*How to complete this task*
Reproduce the listing below precisely, leaving every line intact.

Start of Supplied material

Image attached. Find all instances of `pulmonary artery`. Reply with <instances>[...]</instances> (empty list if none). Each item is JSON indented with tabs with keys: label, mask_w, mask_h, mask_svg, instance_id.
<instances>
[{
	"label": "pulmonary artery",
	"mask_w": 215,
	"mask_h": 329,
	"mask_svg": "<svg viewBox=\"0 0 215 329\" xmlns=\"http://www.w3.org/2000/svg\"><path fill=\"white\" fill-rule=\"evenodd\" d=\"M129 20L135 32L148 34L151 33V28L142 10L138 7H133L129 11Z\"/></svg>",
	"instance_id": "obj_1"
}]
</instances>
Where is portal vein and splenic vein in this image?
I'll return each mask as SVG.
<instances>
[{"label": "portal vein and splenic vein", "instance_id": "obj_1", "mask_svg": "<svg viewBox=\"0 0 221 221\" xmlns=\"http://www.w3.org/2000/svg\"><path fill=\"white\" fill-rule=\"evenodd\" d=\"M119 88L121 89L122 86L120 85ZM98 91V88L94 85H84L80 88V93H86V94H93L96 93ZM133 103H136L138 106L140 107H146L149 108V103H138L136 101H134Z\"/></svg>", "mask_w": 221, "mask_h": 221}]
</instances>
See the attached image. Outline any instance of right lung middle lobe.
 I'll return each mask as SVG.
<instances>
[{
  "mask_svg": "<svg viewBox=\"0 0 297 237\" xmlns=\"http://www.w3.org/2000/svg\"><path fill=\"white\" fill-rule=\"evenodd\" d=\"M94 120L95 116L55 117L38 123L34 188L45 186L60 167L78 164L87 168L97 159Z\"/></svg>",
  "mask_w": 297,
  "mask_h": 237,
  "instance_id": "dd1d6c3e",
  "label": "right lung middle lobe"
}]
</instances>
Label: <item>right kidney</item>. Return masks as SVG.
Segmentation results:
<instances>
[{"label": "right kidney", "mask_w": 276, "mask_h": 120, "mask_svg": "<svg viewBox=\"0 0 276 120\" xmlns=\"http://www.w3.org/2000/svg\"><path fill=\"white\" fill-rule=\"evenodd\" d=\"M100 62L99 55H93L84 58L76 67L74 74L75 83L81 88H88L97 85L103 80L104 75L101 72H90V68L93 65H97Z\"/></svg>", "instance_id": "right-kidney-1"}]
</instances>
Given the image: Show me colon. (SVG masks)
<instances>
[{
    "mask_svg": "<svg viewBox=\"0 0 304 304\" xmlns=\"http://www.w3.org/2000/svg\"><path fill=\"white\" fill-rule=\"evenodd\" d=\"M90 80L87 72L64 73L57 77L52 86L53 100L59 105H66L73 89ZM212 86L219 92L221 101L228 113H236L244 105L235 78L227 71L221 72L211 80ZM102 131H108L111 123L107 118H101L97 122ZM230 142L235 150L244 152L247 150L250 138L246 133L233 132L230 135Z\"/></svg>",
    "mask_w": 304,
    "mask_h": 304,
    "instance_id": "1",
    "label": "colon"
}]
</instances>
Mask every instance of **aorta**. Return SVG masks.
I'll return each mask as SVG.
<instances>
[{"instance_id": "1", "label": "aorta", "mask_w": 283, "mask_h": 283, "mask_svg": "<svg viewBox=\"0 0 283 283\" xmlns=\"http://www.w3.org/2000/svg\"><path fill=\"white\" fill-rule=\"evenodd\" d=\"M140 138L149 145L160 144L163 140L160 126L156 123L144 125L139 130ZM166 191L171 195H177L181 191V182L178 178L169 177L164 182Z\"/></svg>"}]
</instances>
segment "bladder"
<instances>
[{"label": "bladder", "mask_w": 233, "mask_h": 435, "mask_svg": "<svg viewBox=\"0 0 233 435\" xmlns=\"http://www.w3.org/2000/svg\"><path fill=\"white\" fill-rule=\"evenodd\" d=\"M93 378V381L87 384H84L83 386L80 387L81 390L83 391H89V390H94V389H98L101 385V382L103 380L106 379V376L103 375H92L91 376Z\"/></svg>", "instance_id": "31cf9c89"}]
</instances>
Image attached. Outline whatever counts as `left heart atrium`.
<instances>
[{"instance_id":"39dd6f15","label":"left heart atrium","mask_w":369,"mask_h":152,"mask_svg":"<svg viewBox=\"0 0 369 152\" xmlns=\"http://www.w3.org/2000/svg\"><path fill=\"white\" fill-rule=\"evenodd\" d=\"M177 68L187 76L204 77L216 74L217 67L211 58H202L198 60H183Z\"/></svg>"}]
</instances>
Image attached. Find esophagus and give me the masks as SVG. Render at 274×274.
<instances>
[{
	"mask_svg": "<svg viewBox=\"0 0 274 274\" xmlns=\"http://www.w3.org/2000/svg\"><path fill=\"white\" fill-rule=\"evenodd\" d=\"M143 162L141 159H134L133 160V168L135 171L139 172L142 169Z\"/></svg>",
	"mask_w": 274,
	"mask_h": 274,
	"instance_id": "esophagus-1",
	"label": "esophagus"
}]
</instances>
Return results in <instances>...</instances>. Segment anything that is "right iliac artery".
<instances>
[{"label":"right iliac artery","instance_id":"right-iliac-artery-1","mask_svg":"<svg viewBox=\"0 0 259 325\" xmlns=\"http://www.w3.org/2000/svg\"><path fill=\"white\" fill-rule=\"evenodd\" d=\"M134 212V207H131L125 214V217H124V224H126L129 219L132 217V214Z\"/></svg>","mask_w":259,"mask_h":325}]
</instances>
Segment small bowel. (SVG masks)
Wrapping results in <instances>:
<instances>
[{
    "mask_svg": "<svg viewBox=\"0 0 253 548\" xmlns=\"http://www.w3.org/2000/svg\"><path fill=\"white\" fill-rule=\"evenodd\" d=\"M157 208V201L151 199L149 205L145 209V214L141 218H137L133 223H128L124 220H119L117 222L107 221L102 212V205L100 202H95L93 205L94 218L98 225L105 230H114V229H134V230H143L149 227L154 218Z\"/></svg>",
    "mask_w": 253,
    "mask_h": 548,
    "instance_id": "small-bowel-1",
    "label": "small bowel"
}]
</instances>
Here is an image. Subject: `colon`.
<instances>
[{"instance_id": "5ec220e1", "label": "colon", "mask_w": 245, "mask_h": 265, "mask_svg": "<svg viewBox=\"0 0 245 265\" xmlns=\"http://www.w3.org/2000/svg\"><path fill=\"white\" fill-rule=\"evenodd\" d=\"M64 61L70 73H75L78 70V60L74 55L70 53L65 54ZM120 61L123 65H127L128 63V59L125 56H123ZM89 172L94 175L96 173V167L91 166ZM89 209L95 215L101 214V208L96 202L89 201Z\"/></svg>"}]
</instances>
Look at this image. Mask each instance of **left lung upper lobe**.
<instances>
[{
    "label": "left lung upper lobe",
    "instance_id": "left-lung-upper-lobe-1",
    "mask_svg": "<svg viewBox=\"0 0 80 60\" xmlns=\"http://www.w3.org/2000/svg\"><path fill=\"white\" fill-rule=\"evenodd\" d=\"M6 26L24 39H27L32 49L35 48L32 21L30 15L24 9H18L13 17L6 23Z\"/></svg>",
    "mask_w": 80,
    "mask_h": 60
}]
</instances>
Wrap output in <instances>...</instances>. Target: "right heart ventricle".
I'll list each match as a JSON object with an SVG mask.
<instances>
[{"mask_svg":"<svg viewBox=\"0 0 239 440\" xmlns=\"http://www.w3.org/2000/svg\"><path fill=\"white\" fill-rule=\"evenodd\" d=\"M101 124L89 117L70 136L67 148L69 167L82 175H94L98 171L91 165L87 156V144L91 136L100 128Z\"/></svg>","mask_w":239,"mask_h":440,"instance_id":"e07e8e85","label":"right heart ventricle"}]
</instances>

End of Supplied material

*Task result*
Image attached. Find all instances of `pulmonary artery`. Reply with <instances>[...]</instances> (empty list if none). Each item is JSON indented with tabs with keys: label, mask_w, mask_h, mask_svg, instance_id.
<instances>
[{
	"label": "pulmonary artery",
	"mask_w": 215,
	"mask_h": 329,
	"mask_svg": "<svg viewBox=\"0 0 215 329\" xmlns=\"http://www.w3.org/2000/svg\"><path fill=\"white\" fill-rule=\"evenodd\" d=\"M129 20L135 32L148 34L151 33V28L142 10L138 7H133L129 11Z\"/></svg>",
	"instance_id": "obj_1"
}]
</instances>
Where is portal vein and splenic vein in this image?
I'll return each mask as SVG.
<instances>
[{"label": "portal vein and splenic vein", "instance_id": "obj_1", "mask_svg": "<svg viewBox=\"0 0 221 221\" xmlns=\"http://www.w3.org/2000/svg\"><path fill=\"white\" fill-rule=\"evenodd\" d=\"M119 88L121 89L122 86L120 85ZM98 91V88L94 85H84L80 88V93H86V94H93L96 93ZM133 103H136L138 106L140 107H146L149 108V103H138L136 101H134Z\"/></svg>", "mask_w": 221, "mask_h": 221}]
</instances>
See the attached image. Outline any instance of right lung middle lobe.
 I'll return each mask as SVG.
<instances>
[{
  "mask_svg": "<svg viewBox=\"0 0 297 237\" xmlns=\"http://www.w3.org/2000/svg\"><path fill=\"white\" fill-rule=\"evenodd\" d=\"M94 120L95 116L55 117L38 123L34 188L45 186L60 167L78 164L87 168L97 159Z\"/></svg>",
  "mask_w": 297,
  "mask_h": 237,
  "instance_id": "dd1d6c3e",
  "label": "right lung middle lobe"
}]
</instances>
Label: <item>right kidney</item>. Return masks as SVG.
Segmentation results:
<instances>
[{"label": "right kidney", "mask_w": 276, "mask_h": 120, "mask_svg": "<svg viewBox=\"0 0 276 120\" xmlns=\"http://www.w3.org/2000/svg\"><path fill=\"white\" fill-rule=\"evenodd\" d=\"M100 62L99 55H93L84 58L76 67L74 74L75 83L81 88H88L97 85L103 80L104 75L101 72H90V68L93 65H97Z\"/></svg>", "instance_id": "right-kidney-1"}]
</instances>
Given the image: Show me colon. (SVG masks)
<instances>
[{
    "mask_svg": "<svg viewBox=\"0 0 304 304\" xmlns=\"http://www.w3.org/2000/svg\"><path fill=\"white\" fill-rule=\"evenodd\" d=\"M90 80L87 72L64 73L57 77L52 86L53 100L59 105H66L73 89ZM212 86L219 92L221 101L228 113H236L244 105L235 78L227 71L221 72L211 80ZM102 131H108L111 123L107 118H101L97 122ZM230 142L235 150L244 152L247 150L250 138L246 133L233 132L230 135Z\"/></svg>",
    "mask_w": 304,
    "mask_h": 304,
    "instance_id": "1",
    "label": "colon"
}]
</instances>
Mask every instance of **aorta**. Return SVG masks.
I'll return each mask as SVG.
<instances>
[{"instance_id": "1", "label": "aorta", "mask_w": 283, "mask_h": 283, "mask_svg": "<svg viewBox=\"0 0 283 283\" xmlns=\"http://www.w3.org/2000/svg\"><path fill=\"white\" fill-rule=\"evenodd\" d=\"M140 138L149 145L160 144L163 140L160 126L156 123L144 125L139 130ZM166 191L171 195H177L181 191V182L178 178L169 177L164 182Z\"/></svg>"}]
</instances>
segment "bladder"
<instances>
[{"label": "bladder", "mask_w": 233, "mask_h": 435, "mask_svg": "<svg viewBox=\"0 0 233 435\" xmlns=\"http://www.w3.org/2000/svg\"><path fill=\"white\" fill-rule=\"evenodd\" d=\"M93 378V381L87 384H84L83 386L80 387L81 390L83 391H89V390H94V389H98L101 385V382L103 380L106 379V376L103 375H92L91 376Z\"/></svg>", "instance_id": "31cf9c89"}]
</instances>
Image attached. Outline whatever counts as `left heart atrium`.
<instances>
[{"instance_id":"39dd6f15","label":"left heart atrium","mask_w":369,"mask_h":152,"mask_svg":"<svg viewBox=\"0 0 369 152\" xmlns=\"http://www.w3.org/2000/svg\"><path fill=\"white\" fill-rule=\"evenodd\" d=\"M177 68L187 76L204 77L216 74L217 67L211 58H202L198 60H183Z\"/></svg>"}]
</instances>
Image attached. Find esophagus and give me the masks as SVG. Render at 274×274.
<instances>
[{
	"mask_svg": "<svg viewBox=\"0 0 274 274\" xmlns=\"http://www.w3.org/2000/svg\"><path fill=\"white\" fill-rule=\"evenodd\" d=\"M143 162L141 159H134L133 160V168L135 171L139 172L142 169Z\"/></svg>",
	"mask_w": 274,
	"mask_h": 274,
	"instance_id": "esophagus-1",
	"label": "esophagus"
}]
</instances>
Return results in <instances>...</instances>. Segment anything that is "right iliac artery".
<instances>
[{"label":"right iliac artery","instance_id":"right-iliac-artery-1","mask_svg":"<svg viewBox=\"0 0 259 325\" xmlns=\"http://www.w3.org/2000/svg\"><path fill=\"white\" fill-rule=\"evenodd\" d=\"M134 212V207H131L125 214V217H124V224H126L129 219L132 217V214Z\"/></svg>","mask_w":259,"mask_h":325}]
</instances>
Segment small bowel. (SVG masks)
Wrapping results in <instances>:
<instances>
[{
    "mask_svg": "<svg viewBox=\"0 0 253 548\" xmlns=\"http://www.w3.org/2000/svg\"><path fill=\"white\" fill-rule=\"evenodd\" d=\"M157 208V201L151 199L149 205L145 209V214L141 218H137L133 223H128L124 220H119L117 222L107 221L102 212V205L100 202H95L93 205L94 218L98 225L105 230H114V229H134V230H143L149 227L154 218Z\"/></svg>",
    "mask_w": 253,
    "mask_h": 548,
    "instance_id": "small-bowel-1",
    "label": "small bowel"
}]
</instances>
Here is an image. Subject: `colon`.
<instances>
[{"instance_id": "5ec220e1", "label": "colon", "mask_w": 245, "mask_h": 265, "mask_svg": "<svg viewBox=\"0 0 245 265\" xmlns=\"http://www.w3.org/2000/svg\"><path fill=\"white\" fill-rule=\"evenodd\" d=\"M64 61L70 73H75L78 70V60L74 55L70 53L65 54ZM120 61L123 65H127L128 63V59L125 56H123ZM89 172L94 175L96 173V167L91 166ZM89 209L95 215L101 214V208L96 202L89 201Z\"/></svg>"}]
</instances>
Look at this image. Mask each instance of **left lung upper lobe**.
<instances>
[{
    "label": "left lung upper lobe",
    "instance_id": "left-lung-upper-lobe-1",
    "mask_svg": "<svg viewBox=\"0 0 80 60\" xmlns=\"http://www.w3.org/2000/svg\"><path fill=\"white\" fill-rule=\"evenodd\" d=\"M6 26L24 39H27L32 49L35 48L32 21L30 15L24 9H18L13 17L6 23Z\"/></svg>",
    "mask_w": 80,
    "mask_h": 60
}]
</instances>
Wrap output in <instances>...</instances>. Target: "right heart ventricle".
I'll list each match as a JSON object with an SVG mask.
<instances>
[{"mask_svg":"<svg viewBox=\"0 0 239 440\" xmlns=\"http://www.w3.org/2000/svg\"><path fill=\"white\" fill-rule=\"evenodd\" d=\"M101 124L89 117L70 136L67 148L69 167L82 175H94L98 171L91 165L87 156V144L91 136L100 128Z\"/></svg>","mask_w":239,"mask_h":440,"instance_id":"e07e8e85","label":"right heart ventricle"}]
</instances>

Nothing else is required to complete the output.